Now that there is technology to avoid ads on television, advertisers are willing to pay less to air their announcements. What consequences would such a loss of revenue have on the television landscape?
Torben Stuehmeier and Tobias Wenzel say that the reduced profit opportunities should reduce entry (or favor exit) from the free-to-air television market. Note, however, that those how avoid ads are those who are bothered by them. The remainder are those the advertisers want to reach, so ads may become more numerous. In contrast, pay-TV (either pay-to-subscribe or pay-per-view) should be able to charge more for subscriptions to compensate for the reduced ad income. There is no change in revenue.
Thinking about welfare, the TiVo customers have the same utility as they pay for their subscription what they think ad avoidance is worth. But for everyone, there are now fewer channels to chose from the free-to-air market and consumers are worse off. In a pay-TV market, welfare is also reduced, as non-users pay more for subscriptions. Now extend the model of Stuehmeier and Wenzel to allow both television industries to co-exist and compete against each other. As customers have fewer free options, they will go towards the pay channels. The end result: a similar number of channels, but more you have to pay for. Consumer welfare was reduced by the availability of the TiVo box.
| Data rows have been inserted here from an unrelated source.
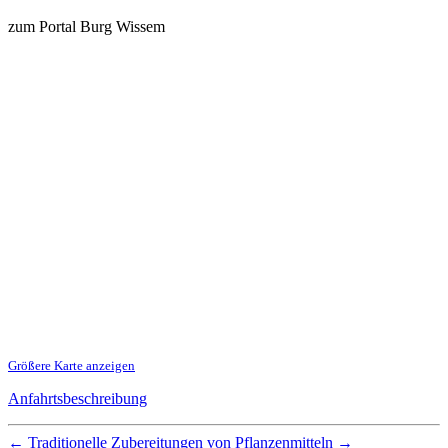
zum Portal Burg Wissem
Größere Karte anzeigen
Anfahrtsbeschreibung
←
Traditionelle Zubereitungen von Pflanzenmitteln
→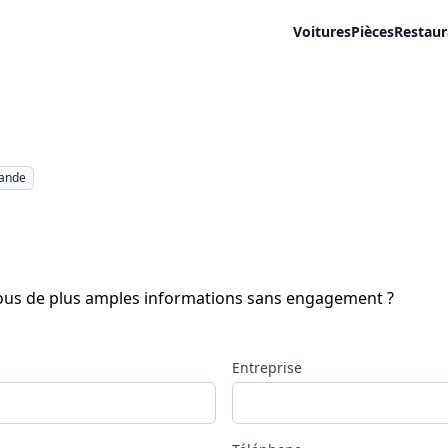
Voitures
Pièces
Restaur
mande
-vous de plus amples informations sans engagement ?
Entreprise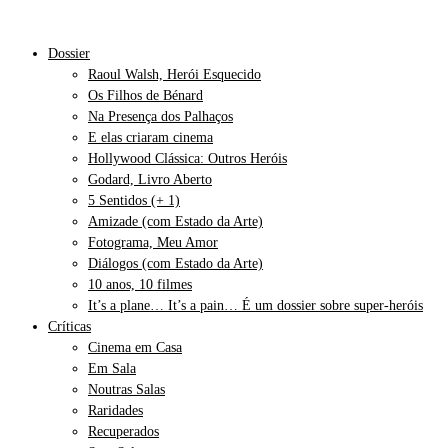
Dossier
Raoul Walsh, Herói Esquecido
Os Filhos de Bénard
Na Presença dos Palhaços
E elas criaram cinema
Hollywood Clássica: Outros Heróis
Godard, Livro Aberto
5 Sentidos (+ 1)
Amizade (com Estado da Arte)
Fotograma, Meu Amor
Diálogos (com Estado da Arte)
10 anos, 10 filmes
It’s a plane… It’s a pain… É um dossier sobre super-heróis
Críticas
Cinema em Casa
Em Sala
Noutras Salas
Raridades
Recuperados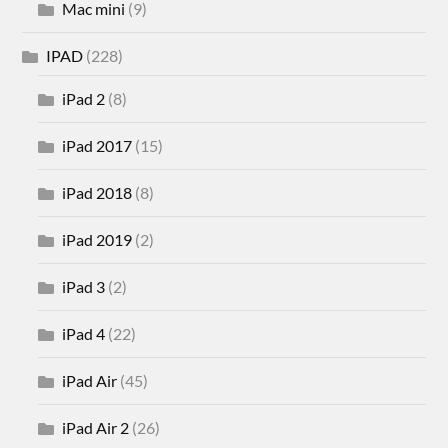
Mac mini
(9)
IPAD
(228)
iPad 2
(8)
iPad 2017
(15)
iPad 2018
(8)
iPad 2019
(2)
iPad 3
(2)
iPad 4
(22)
iPad Air
(45)
iPad Air 2
(26)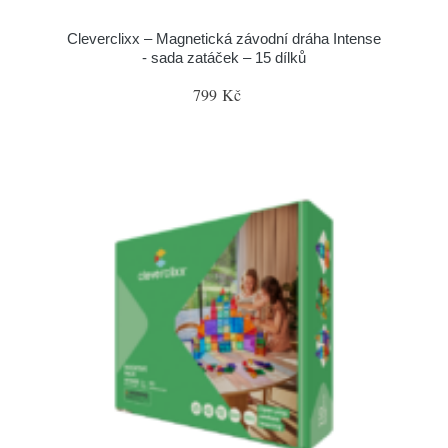
Cleverclixx – Magnetická závodní dráha Intense
- sada zatáček – 15 dílků
799 Kč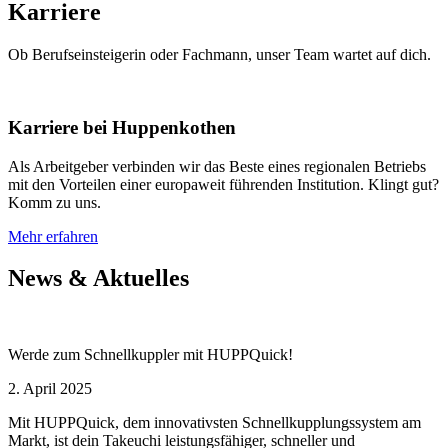
Karriere
Ob Berufseinsteigerin oder Fachmann, unser Team wartet auf dich.
Karriere bei Huppenkothen
Als Arbeitgeber verbinden wir das Beste eines regionalen Betriebs
mit den Vorteilen einer europaweit führenden Institution. Klingt gut?
Komm zu uns.
Mehr erfahren
News & Aktuelles
Werde zum Schnellkuppler mit HUPPQuick!
2. April 2025
Mit HUPPQuick, dem innovativsten Schnell­kupplungs­system am
Markt, ist dein Takeuchi leistungsfähiger, schneller und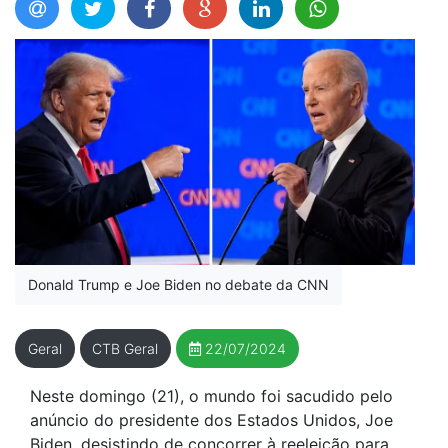
Donald Trump e Joe Biden no debate da CNN
Geral
CTB Geral
22/07/2024
Neste domingo (21), o mundo foi sacudido pelo
anúncio do presidente dos Estados Unidos, Joe
Biden, desistindo de concorrer à reeleição para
Note that the authors have a different concept of welfare than me. They consider not only the consumer surplus, but also television industry profits. Why would one want to consider the latter? If the argument is that it increases the income and thus the consumption of someone, why not model it explicitly? And given that the only good produced in this model is differentiated television channels (with a bad through ads), that is all what counts. Profits are just a monetary illusion here.